Du reste, la communication du coup de menton ne résistera pas à la réalité de la crise. Le discours de combat aurait dû être tenu par François Hollande dès juin 2012, avec un premier discours sur la réconciliation de la Nation après dix ans d’hystérisation de la vie politique par l’extrême droite de gouvernement de Sarkozy. Cette occasion de mobiliser « la France réconciliée » dans une guerre totale à la crise et au déclassement est définitivement manquée : aussi churchillien qu’il puisse être, un discours de combat arriverait deux ans trop tard.

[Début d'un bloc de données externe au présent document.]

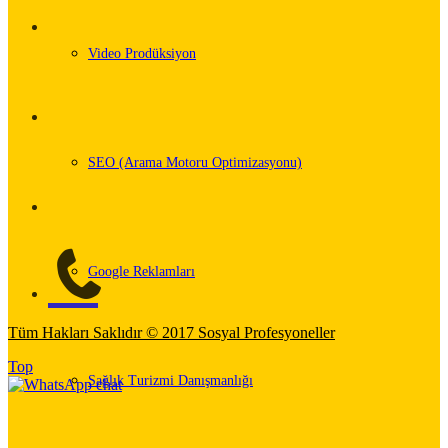
Video Prodüksiyon
SEO (Arama Motoru Optimizasyonu)
Google Reklamları
Tüm Hakları Saklıdır © 2017 Sosyal Profesyoneller
Top
Sağlık Turizmi Danışmanlığı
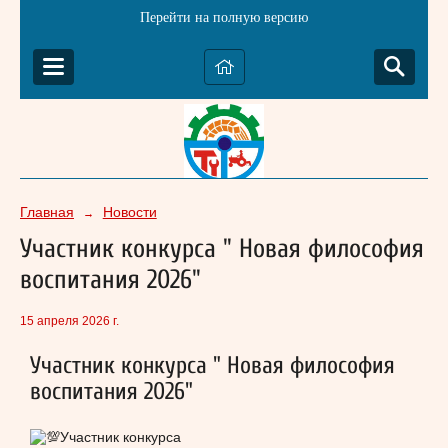
Перейти на полную версию
Главная
Новости
→
Участник конкурса " Новая философия
воспитания 2026"
15 апреля 2026 г.
Участник конкурса " Новая философия
воспитания 2026"
Участник конкурса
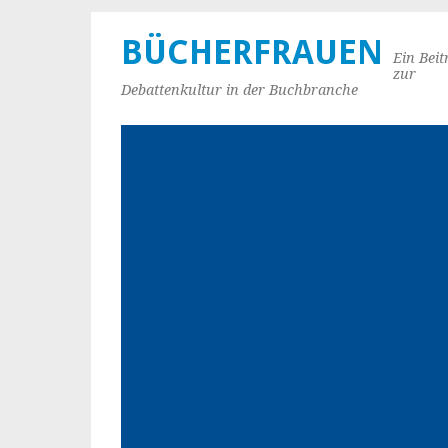
BÜCHERFRAUEN
Ein Beit
zur
Debattenkultur in der Buchbranche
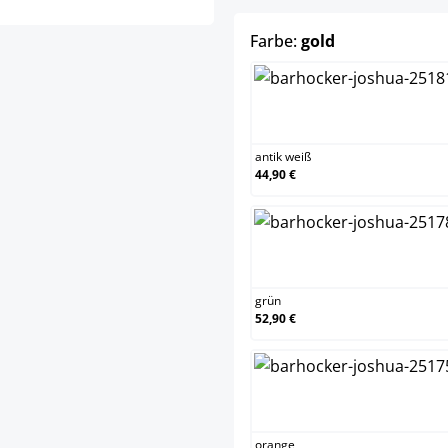
auswählen
Farbe:
gold
antik weiß
antik weiß
44,90 €
grün
grün
52,90 €
orange
orange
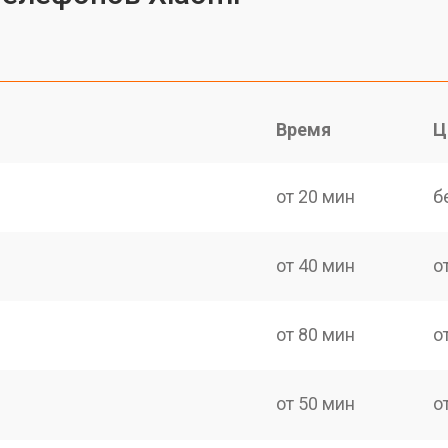
Время
Ц
от 20 мин
б
от 40 мин
о
от 80 мин
о
от 50 мин
о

En outre, le pacte de non-agression avec l’aile gauche du PS repose une convergence sur le protectionnisme contre les diktats de l’UE. Or, Jean-Claude Juncker, patron de l’Eurogroupe, rappelait dès le 2 avril que Bruxelles ne tolèrerait pas d’inflexion sociale qui ferait déraper les comptes publics de la France. La relance par l’investissement et la consommation que requiert la crise est totalement proscrite par les institutions européennes. Fils spirituel de Jacques Delors, Hollande ne saurait accepter les conséquences d’un coup de barre à gauche qui ferait de la France, déjà sous surveillance budgétaire, le mouton noir de l’Europe. L’alliance de circonstance qui ouvre les portes de Matignon à Valls est fondée sur une réorientation européenne que l’Élysée réprouve catégoriquement.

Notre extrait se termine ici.